Pero sentí igual que si me aguijonearan por dentro cuando lo dije. El secreto de mamá. El maldito secreto de mamá.

—Esas criaturas te mantienen joven, inocente.

—Bah, cuántos disparates —dije yo. Y me reí, pero me sentía fatal. Pensé en Belinda, en poner la mano bajo el camisón de Charlotte y percibir la calidez del pequeño y suculento muslo de Belinda. El cuadro de Belinda desnuda. ¿Era ésa la verdad? ¿Eso era comercial? Me sentí como un orate. Estaba exhausto.

Tengo que irme a casa a esperar que llame o que venga, luego quitarle la ropa.
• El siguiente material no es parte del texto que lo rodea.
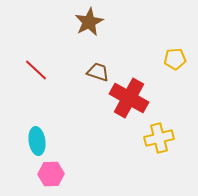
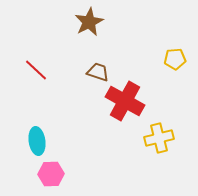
red cross: moved 4 px left, 3 px down
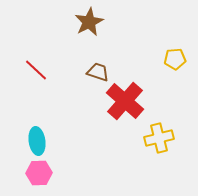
red cross: rotated 12 degrees clockwise
pink hexagon: moved 12 px left, 1 px up
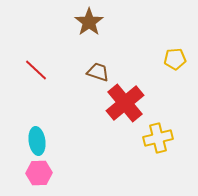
brown star: rotated 8 degrees counterclockwise
red cross: moved 2 px down; rotated 9 degrees clockwise
yellow cross: moved 1 px left
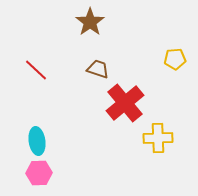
brown star: moved 1 px right
brown trapezoid: moved 3 px up
yellow cross: rotated 12 degrees clockwise
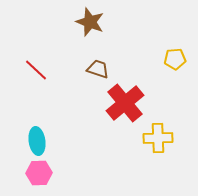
brown star: rotated 16 degrees counterclockwise
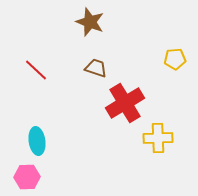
brown trapezoid: moved 2 px left, 1 px up
red cross: rotated 9 degrees clockwise
pink hexagon: moved 12 px left, 4 px down
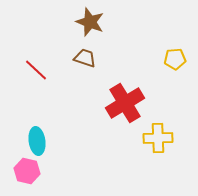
brown trapezoid: moved 11 px left, 10 px up
pink hexagon: moved 6 px up; rotated 15 degrees clockwise
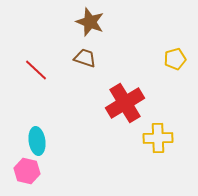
yellow pentagon: rotated 10 degrees counterclockwise
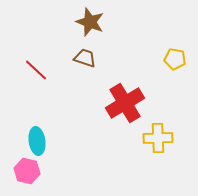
yellow pentagon: rotated 25 degrees clockwise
Acostarla sobre el camisón de franela arrugado en la cama del dosel, sacarle las ajustadas medias y penetrarla suave, suavemente…, como si de un guante nuevo se tratase …

—Fue tu madre, ¿sabes?, la que me contó que tú escribiste los libros —comentó Alex, mientras su voz se elevaba con facilidad hasta el tono que tenía durante la cena. Luces, cámaras, acción. Me di cuenta de cómo se arrellanaba en el asiento—. Y nunca me dijo que tenía que mantenerlo en secreto.

—Sabía quién era un caballero en el momento en que lo veía —repuse conteniendo la respiración mientras le miraba.

Sonrió y soltó el humo. Se le veía extremadamente atractivo incluso ahora que se acercaba a los setenta años. Su cabello blanco era muy espeso y lo llevaba al estilo de Cary Grant. Y el poco peso que había ganado a lo largo de los años lo llevaba con autoridad, como si los demás fuésemos ligeramente delgados. Tenía los dientes perfectos, un bronceado perfecto.